We are heading to the region in July, mainly for lavender fields, but wanted to do 1 town or village on the way and you sum it up beautifully. We are ot so much into wine drinking but looking forward to sampling the cheeses.
Thanks.
Are the parking places for these villages and panaromic vistas for photo ops obvious like Gordes or Bonniuex, or do you have recommendations for them?
happilyeveradventures says
Hi Sheetal. Thank you for stopping by! I’m so glad you enjoyed the post! I hope you have an absolutely amazing trip! Yes, the parking lots and panoramic views are very easy to find. For both Gordes and Bonniuex, as soon as you enter the main part of the town you’ll find the viewpoint and also parking. You can also drive through both of the towns and park closer to wherever you’re going. I hope you enjoy your trip and let me know if there’s anything I can help with!
Emily Melody says
I have been reading heaps of blogs about Provence and this was one of my favorites! I especially loved the book recommendations. While dining out, did you come across any places that had live music?
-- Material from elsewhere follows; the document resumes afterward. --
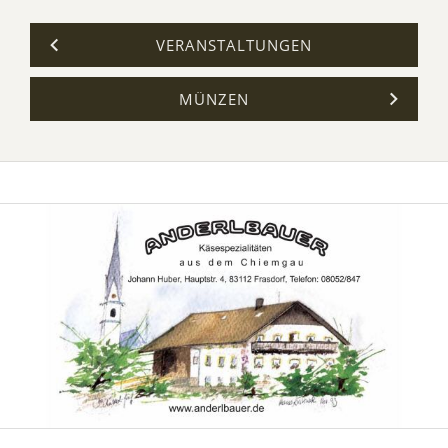
VERANSTALTUNGEN
MÜNZEN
happilyeveradventures says
I’m so so happy you liked it! We didn’t, but we are going back to Provence in a week and I’ll let you know if we find any spots!
Karlita says
Great post! I was just wondering were was the cheese shop that you talk about at the begginig? The service sounds great I would like to go buy some cheese there
happilyeveradventures says
I actually can’t remember! But we are going back in about a week and I will update you then!